From the entries below, pull out each line where "Dichloroethene" appears.
─── Recorded data ───
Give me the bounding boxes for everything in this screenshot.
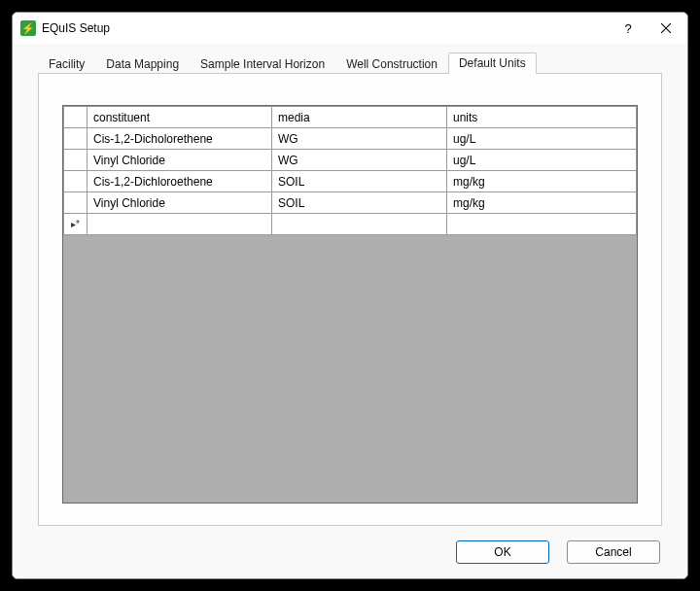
tab-label: Default Units [459, 56, 526, 70]
titlebar: ⚡ EQuIS Setup ? [13, 13, 687, 44]
tab-label: Facility [49, 57, 85, 71]
cell-media[interactable]: SOIL [272, 192, 447, 214]
table-row[interactable]: Vinyl Chloride WG ug/L [64, 150, 637, 171]
cell-media[interactable] [272, 214, 447, 235]
cell-units[interactable]: ug/L [447, 150, 637, 171]
cancel-button[interactable]: Cancel [567, 540, 660, 564]
cell-media[interactable]: WG [272, 128, 447, 150]
tab-label: Data Mapping [106, 57, 179, 71]
col-header-constituent[interactable]: constituent [88, 107, 272, 128]
table-row[interactable]: Vinyl Chloride SOIL mg/kg [64, 192, 637, 214]
new-row[interactable]: ▸* [64, 214, 637, 235]
tab-label: Sample Interval Horizon [200, 57, 325, 71]
table-row[interactable]: Cis-1,2-Dichloroethene SOIL mg/kg [64, 171, 637, 192]
tab-facility[interactable]: Facility [38, 53, 95, 74]
tab-label: Well Construction [346, 57, 438, 71]
row-header[interactable] [64, 171, 88, 192]
tab-panel-default-units: constituent media units Cis-1,2-Dicholor… [38, 73, 662, 526]
col-header-units[interactable]: units [447, 107, 637, 128]
cell-constituent[interactable]: Vinyl Chloride [88, 150, 272, 171]
row-header[interactable] [64, 150, 88, 171]
close-icon [661, 23, 671, 33]
col-header-media[interactable]: media [272, 107, 447, 128]
close-button[interactable] [645, 13, 687, 44]
tab-well-construction[interactable]: Well Construction [335, 53, 448, 74]
cell-units[interactable]: ug/L [447, 128, 637, 150]
grid-corner [64, 107, 88, 128]
app-icon: ⚡ [20, 20, 36, 36]
table-row[interactable]: Cis-1,2-Dicholorethene WG ug/L [64, 128, 637, 150]
ok-button[interactable]: OK [456, 540, 549, 564]
cell-constituent[interactable]: Vinyl Chloride [88, 192, 272, 214]
tab-data-mapping[interactable]: Data Mapping [95, 53, 190, 74]
cell-units[interactable] [447, 214, 637, 235]
cell-media[interactable]: SOIL [272, 171, 447, 192]
data-grid[interactable]: constituent media units Cis-1,2-Dicholor… [62, 105, 638, 504]
tab-sample-interval-horizon[interactable]: Sample Interval Horizon [190, 53, 335, 74]
tab-default-units[interactable]: Default Units [448, 52, 537, 74]
cell-media[interactable]: WG [272, 150, 447, 171]
row-header[interactable] [64, 128, 88, 150]
client-area: Facility Data Mapping Sample Interval Ho… [13, 44, 687, 526]
cell-units[interactable]: mg/kg [447, 171, 637, 192]
dialog-window: ⚡ EQuIS Setup ? Facility Data Mapping Sa… [12, 12, 688, 579]
cell-constituent[interactable] [88, 214, 272, 235]
cell-constituent[interactable]: Cis-1,2-Dicholorethene [88, 128, 272, 150]
help-button[interactable]: ? [612, 13, 645, 44]
window-title: EQuIS Setup [42, 21, 612, 35]
dialog-footer: OK Cancel [13, 526, 687, 578]
new-row-marker: ▸* [64, 214, 88, 235]
cell-units[interactable]: mg/kg [447, 192, 637, 214]
tab-strip: Facility Data Mapping Sample Interval Ho… [38, 52, 662, 73]
grid-header-row: constituent media units [64, 107, 637, 128]
cell-constituent[interactable]: Cis-1,2-Dichloroethene [88, 171, 272, 192]
row-header[interactable] [64, 192, 88, 214]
───
- Solution to the problem -
table-row[interactable]: Cis-1,2-Dichloroethene SOIL mg/kg [64, 171, 637, 192]
cell-constituent[interactable]: Cis-1,2-Dichloroethene [88, 171, 272, 192]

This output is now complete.